Update: PRSA announced in August that it plans to offer its entire catalogue of professional development webinars to its members — for free — starting in 2012.
It’s hard to believe that 10 years have passed since PRSA last increased its annual membership dues. Back then, our “old” website was “new,” Marc Kasky was suing Nike, and “How the U.S. Army Public Affairs Commands Responded to the Pentagon Attack on 9-11” was the must-see session at the International Conference.
After holding the line for a decade with no increase in the cost of membership dues, and with annual operating costs now outpacing revenue growth, PRSA has reached a critical point financially. It’s for this reason that PRSA’s Board of Directors engaged a Business Model Task Force to audit PRSA’s financial condition, and to make recommendations to the Board of Directors for ensuring PRSA’s financial health into the future.
Among the Task Force’s recommendations — which it based on a comprehensive review of financial, membership and sponsorship trends; comparative data from other industry associations; and the evolution of PRSA’s product and service offerings — is an increase of up to $50 in the cost of dues for the regular member category.
On that basis, the PRSA Board of Directors has voted to ask the 2011 Leadership Assembly to approve a $30 increase in the cost of basic PRSA membership dues, to $255 from $225, effective Jan. 1, 2012. This is a modest increase, especially when you consider that membership dues would be priced at more than $270 today, had the cost been tied to increases in the Consumer Price Index since 2002.

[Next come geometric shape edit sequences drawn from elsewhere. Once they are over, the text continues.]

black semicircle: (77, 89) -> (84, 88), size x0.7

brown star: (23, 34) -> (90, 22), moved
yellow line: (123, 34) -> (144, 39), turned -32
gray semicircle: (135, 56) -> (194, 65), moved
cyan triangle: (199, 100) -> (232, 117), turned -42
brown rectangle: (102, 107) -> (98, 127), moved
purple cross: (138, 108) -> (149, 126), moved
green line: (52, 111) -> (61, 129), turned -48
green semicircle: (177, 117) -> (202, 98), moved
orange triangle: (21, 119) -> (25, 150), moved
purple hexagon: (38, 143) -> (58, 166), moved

The public relations profession is evolving rapidly, and if PRSA wants to stay ahead of the curve and still continue to meet its financial goal of returning 1 percent of its annual operating budget to its financial reserves, the time has come ask our members to increase their investment in PRSA through annual dues.
As national treasurer, I have seen firsthand how PRSA has balanced the introduction of new member benefits with the economic and competitive realities of the day, and the prudent way in which the Society has managed its finances.
Membership dues, which account for approximately 50 percent of PRSA’s revenue, have remained steady, but other revenue streams, such as professional development and Jobcenter, have declined in recent years due to the downturn in the economy and other market conditions.
Cost-control measures — which in recent years have included cost and operational efficiencies, elimination of underperforming products and services, staff reductions, a pay freeze, reducing Board travel and cutting sales and marketing expenditures — have eliminated $1.5 million in operating expenses from the PRSA budget. Further cuts risk compromising PRSA’s ability to deliver its current range of member benefits.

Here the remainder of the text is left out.